## What you should do
Could the entries below be transcribed word for word, with the pictures omitted?

## Data to use
- - -

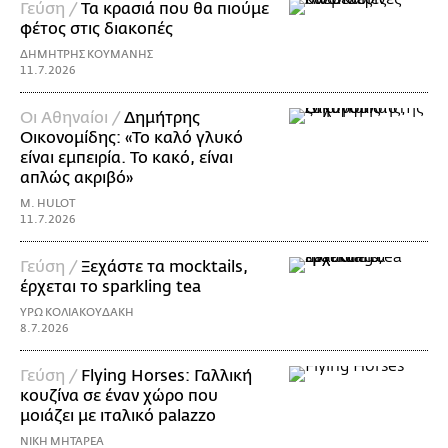
Γεύση /
Τα κρασιά που θα πιούμε
φέτος στις διακοπές
ΔΗΜΗΤΡΗΣ ΚΟΥΜΑΝΗΣ
11.7.2026
Οι Αθηναίοι /
Δημήτρης
Οικονομίδης: «Το καλό γλυκό
είναι εμπειρία. Το κακό, είναι
απλώς ακριβό»
M. HULOT
11.7.2026
Γεύση /
Ξεχάστε τα mocktails,
έρχεται το sparkling tea
ΥΡΩ ΚΟΛΙΑΚΟΥΔΑΚΗ
8.7.2026
Γεύση /
Flying Horses: Γαλλική
κουζίνα σε έναν χώρο που
μοιάζει με ιταλικό palazzo
ΝΙΚΗ ΜΗΤΑΡΕΑ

- - -

## Response
Γεύση /
Τα κρασιά που θα πιούμε
φέτος στις διακοπές
ΔΗΜΗΤΡΗΣ ΚΟΥΜΑΝΗΣ
11.7.2026
Οι Αθηναίοι /
Δημήτρης
Οικονομίδης: «Το καλό γλυκό
είναι εμπειρία. Το κακό, είναι
απλώς ακριβό»
M. HULOT
11.7.2026
Γεύση /
Ξεχάστε τα mocktails,
έρχεται το sparkling tea
ΥΡΩ ΚΟΛΙΑΚΟΥΔΑΚΗ
8.7.2026
Γεύση /
Flying Horses: Γαλλική
κουζίνα σε έναν χώρο που
μοιάζει με ιταλικό palazzo
ΝΙΚΗ ΜΗΤΑΡΕΑ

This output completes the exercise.